**Work to complete:**
Everything in the data below except the pictures must be repeated word for word.
▼
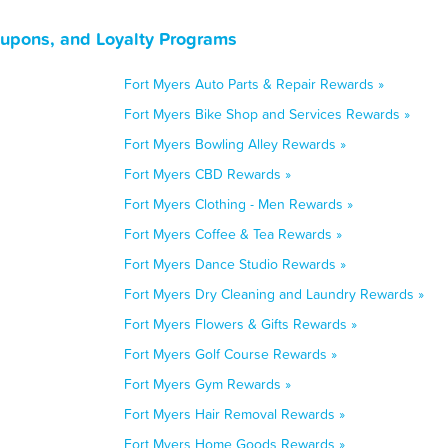
oupons, and Loyalty Programs
Fort Myers Auto Parts & Repair Rewards »
Fort Myers Bike Shop and Services Rewards »
Fort Myers Bowling Alley Rewards »
Fort Myers CBD Rewards »
Fort Myers Clothing - Men Rewards »
Fort Myers Coffee & Tea Rewards »
Fort Myers Dance Studio Rewards »
Fort Myers Dry Cleaning and Laundry Rewards »
Fort Myers Flowers & Gifts Rewards »
Fort Myers Golf Course Rewards »
Fort Myers Gym Rewards »
Fort Myers Hair Removal Rewards »
Fort Myers Home Goods Rewards »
▲
**Response to this task:**
oupons, and Loyalty Programs
Fort Myers Auto Parts & Repair Rewards »
Fort Myers Bike Shop and Services Rewards »
Fort Myers Bowling Alley Rewards »
Fort Myers CBD Rewards »
Fort Myers Clothing - Men Rewards »
Fort Myers Coffee & Tea Rewards »
Fort Myers Dance Studio Rewards »
Fort Myers Dry Cleaning and Laundry Rewards »
Fort Myers Flowers & Gifts Rewards »
Fort Myers Golf Course Rewards »
Fort Myers Gym Rewards »
Fort Myers Hair Removal Rewards »
Fort Myers Home Goods Rewards »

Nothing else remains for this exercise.